Após ter dado início a uma onda de revoltas populares que ficaram conhecidas como “Primavera Árabe” e estabelecer, nesta terça-feira (13), um novo governo central, a Tunísia se prepara para diversificar e intensificar sua produção industrial. A afirmação é do embaixador da Tunísia no Brasil, Mohamed Mestiri.

Em reunião com representantes da Fiesp, Mestiri elogiou o know how da entidade em estimular o crescimento e defender os interesses da indústria. “Comparado ao Brasil, nosso país é muito pequeno. Nossa indústria é majoritariamente básica e só agora sua importância está crescendo”, explicou. “Devemos variar nossa produção e, para isso, precisamos da ajuda de vocês.”

Para o diretor geral da Câmara de Comércio Árabe Brasileira, Michel Alaby, a expertise da Fiesp na formação de mão de obra técnica – através do sistema Sesi/Senai – é uma das formas de colaboração para o desenvolvimento da indústria tunisiana. “A Tunísia precisa de profissionais técnicos, operacionais e não engenheiros.”

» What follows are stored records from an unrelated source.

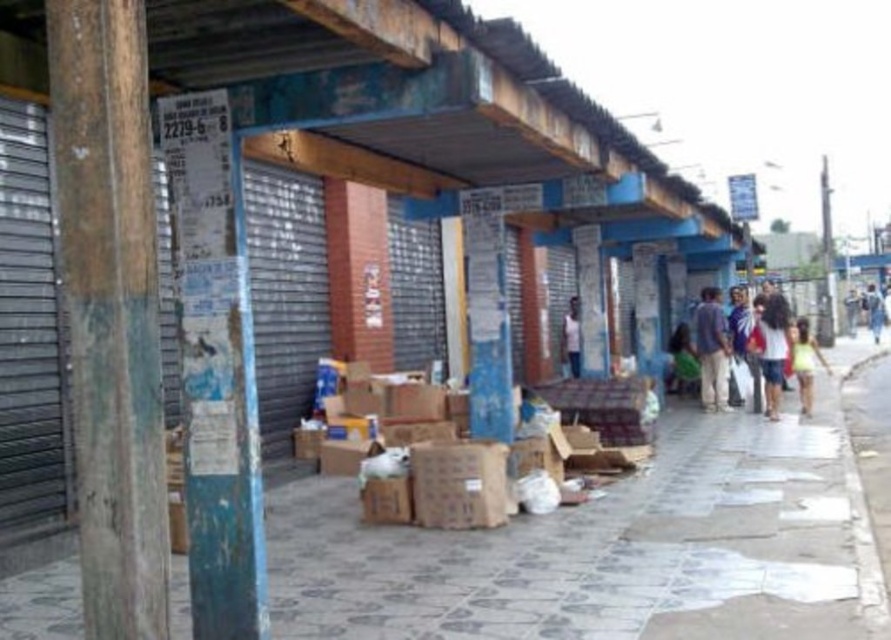 Is point (685, 636) closer to viewer compared to point (772, 292)?

That is True.

In the scene shown: Can you confirm if gray concrete pavement at center is smaller than white cotton shirt at right?

Incorrect, gray concrete pavement at center is not smaller in size than white cotton shirt at right.

What do you see at coordinates (605, 550) in the screenshot? I see `gray concrete pavement at center` at bounding box center [605, 550].

You are a GUI agent. You are given a task and a screenshot of the screen. Output one action in this format:
    pyautogui.click(x=<x>, y=<y>)
    Task: Click on the gray concrete pavement at center
    Image resolution: width=891 pixels, height=640 pixels.
    Given the screenshot: What is the action you would take?
    (x=605, y=550)

Between gray concrete pavement at center and light blue denim shorts at lower right, which one is positioned lower?

Positioned lower is gray concrete pavement at center.

Looking at this image, measure the distance between point (576, 628) and camera.

They are 16.52 feet apart.

Identify the location of gray concrete pavement at center. (605, 550).

Who is positioned more to the left, gray concrete pavement at center or weathered wood pole at left?

weathered wood pole at left

Find the location of `gray concrete pavement at center`. gray concrete pavement at center is located at coordinates (605, 550). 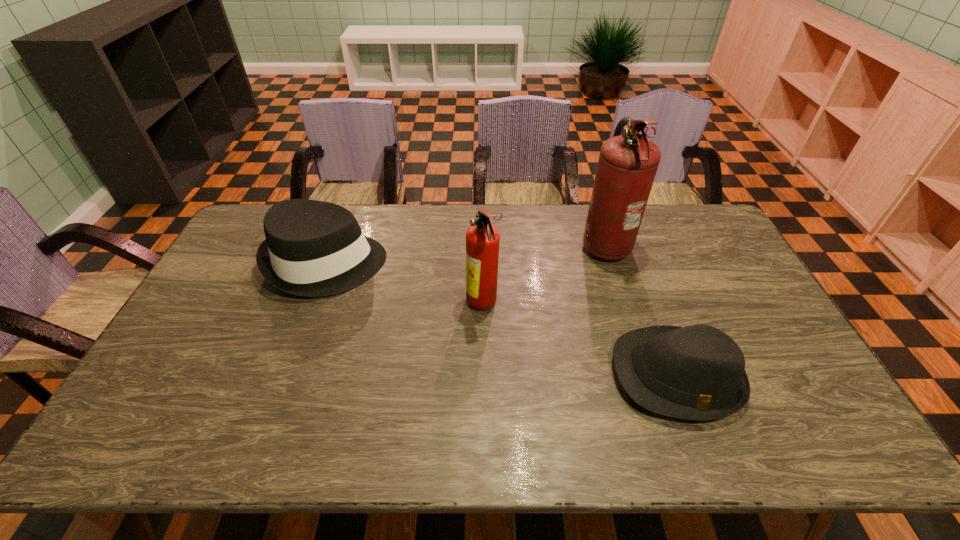 Identify the location of the farther fire extinguisher. (627, 165).

At what (x,y) coordinates should I click in order to perform the action: click on the tallest object. Please return your answer as a coordinate pair (x, y). Looking at the image, I should click on (627, 165).

Find the location of a particular element. the nearer fire extinguisher is located at coordinates (482, 239).

At what (x,y) coordinates should I click in order to perform the action: click on the shorter fire extinguisher. Please return your answer as a coordinate pair (x, y). The width and height of the screenshot is (960, 540). Looking at the image, I should click on (482, 239).

The width and height of the screenshot is (960, 540). I want to click on the leftmost object, so click(x=313, y=248).

Locate an element on the screen. The image size is (960, 540). the left fedora is located at coordinates (313, 248).

Where is `the nearer fedora`? the nearer fedora is located at coordinates (697, 372).

Identify the location of the nearest object. The height and width of the screenshot is (540, 960). (697, 372).

Where is `vacant area situated 0.250m at the front of the tallest object where the nozzle is aimed`? The width and height of the screenshot is (960, 540). vacant area situated 0.250m at the front of the tallest object where the nozzle is aimed is located at coordinates (509, 243).

Where is `free space located at the front of the tallest object where the nozzle is aimed`? free space located at the front of the tallest object where the nozzle is aimed is located at coordinates (532, 243). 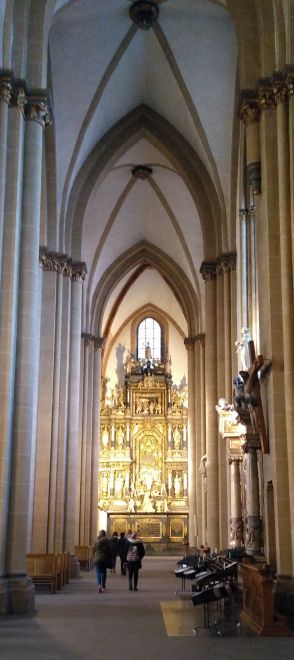 Find the location of `white wall`. white wall is located at coordinates (228, 92). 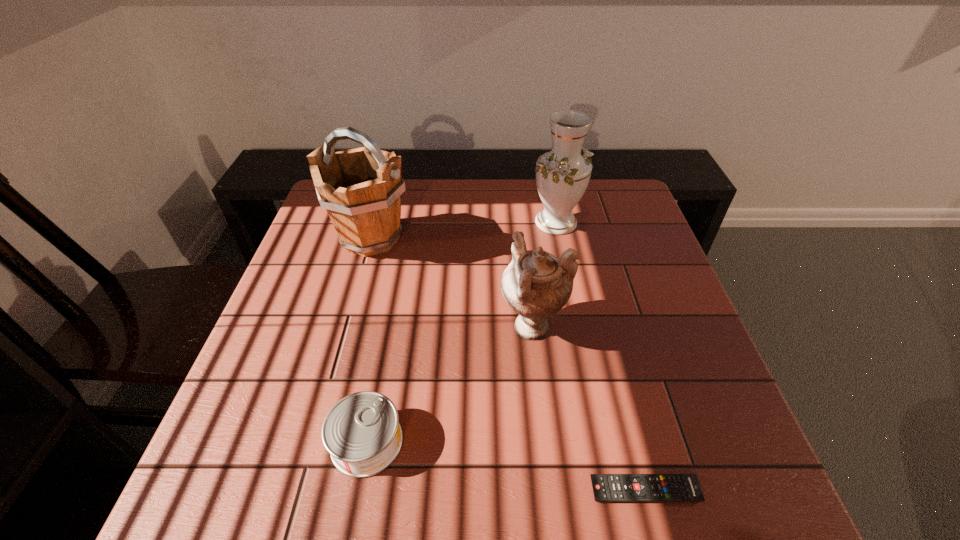 Find the location of a particular element. bucket is located at coordinates (361, 188).

I want to click on vase, so click(562, 175).

Locate an element on the screen. This screenshot has height=540, width=960. the third shortest object is located at coordinates (536, 285).

You are a GUI agent. You are given a task and a screenshot of the screen. Output one action in this format:
    pyautogui.click(x=<x>, y=<y>)
    Task: Click on the third farthest object
    This screenshot has height=540, width=960.
    Given the screenshot: What is the action you would take?
    pyautogui.click(x=536, y=285)

Find the location of a particular element. This screenshot has width=960, height=540. can is located at coordinates (362, 433).

Find the location of `the shortest object`. the shortest object is located at coordinates (606, 487).

At what (x,y) coordinates should I click in order to perform the action: click on free spot located 0.200m on the back of the bucket. Please return your answer as a coordinate pair (x, y). This screenshot has height=540, width=960. Looking at the image, I should click on (388, 179).

Find the location of a particular element. vacant point located on the front of the vase is located at coordinates (563, 251).

This screenshot has width=960, height=540. In order to click on vacant region located 0.150m on the left of the urn in this screenshot , I will do `click(435, 326)`.

The width and height of the screenshot is (960, 540). Identify the location of free region located 0.280m on the back of the second shortest object. (393, 305). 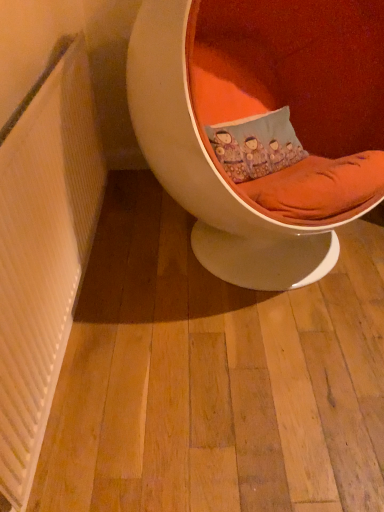 At what (x,y) coordinates should I click in order to perform the action: click on space that is in front of white glossy pod chair at center. Please return your answer as a coordinate pair (x, y). Looking at the image, I should click on (242, 386). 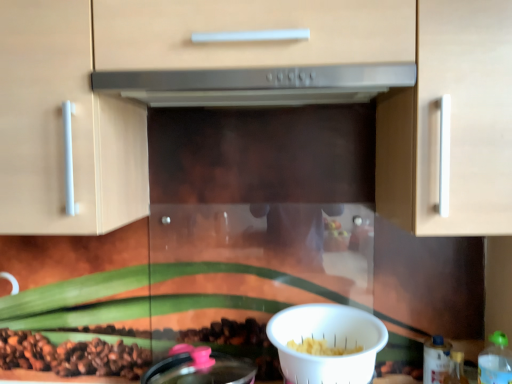 Question: Is satin silver range hood at center facing away from white plastic bowl at lower center?

Choices:
 (A) yes
 (B) no

Answer: (B)

Question: Is satin silver range hood at center oriented towards white plastic bowl at lower center?

Choices:
 (A) yes
 (B) no

Answer: (B)

Question: Does satin silver range hood at center have a greater width compared to white plastic bowl at lower center?

Choices:
 (A) yes
 (B) no

Answer: (A)

Question: Is satin silver range hood at center to the right of white plastic bowl at lower center from the viewer's perspective?

Choices:
 (A) yes
 (B) no

Answer: (B)

Question: From a real-world perspective, does satin silver range hood at center stand above white plastic bowl at lower center?

Choices:
 (A) yes
 (B) no

Answer: (A)

Question: From a real-world perspective, does satin silver range hood at center sit lower than white plastic bowl at lower center?

Choices:
 (A) no
 (B) yes

Answer: (A)

Question: Is matte wood cabinet at center to the right of satin silver range hood at center from the viewer's perspective?

Choices:
 (A) yes
 (B) no

Answer: (B)

Question: Does matte wood cabinet at center lie in front of satin silver range hood at center?

Choices:
 (A) yes
 (B) no

Answer: (A)

Question: Considering the relative sizes of matte wood cabinet at center and satin silver range hood at center in the image provided, is matte wood cabinet at center shorter than satin silver range hood at center?

Choices:
 (A) yes
 (B) no

Answer: (B)

Question: Could you tell me if matte wood cabinet at center is facing satin silver range hood at center?

Choices:
 (A) yes
 (B) no

Answer: (A)

Question: Is matte wood cabinet at center taller than satin silver range hood at center?

Choices:
 (A) yes
 (B) no

Answer: (A)

Question: Would you say matte wood cabinet at center contains satin silver range hood at center?

Choices:
 (A) no
 (B) yes

Answer: (B)

Question: Is green plastic bottle at lower right, which is counted as the 1th bottle, starting from the front, thinner than white plastic bowl at lower center?

Choices:
 (A) no
 (B) yes

Answer: (B) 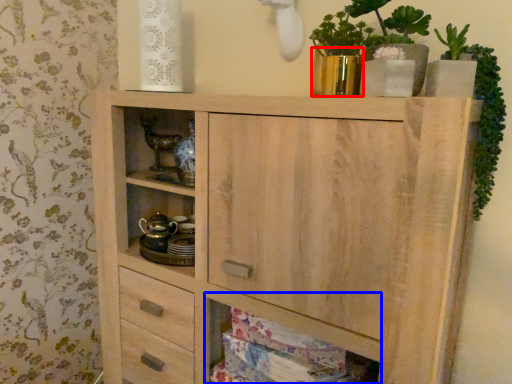 Question: Which object appears farthest to the camera in this image, glass vase (highlighted by a red box) or cabinet (highlighted by a blue box)?

Choices:
 (A) glass vase
 (B) cabinet

Answer: (A)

“O grande problema do país é que as universidades não estão conectadas à realidade e, por conta disso, os jovens têm o diploma, mas não possuem emprego”, completou Mestiri, lembrando que a revolução em seu país se deu, principalmente, pelo alto índice de desemprego entre os jovens. “Nossa revolução foi pacífica e motivada pela falta de emprego e não pelo islamismo como muitos pensam”, esclareceu.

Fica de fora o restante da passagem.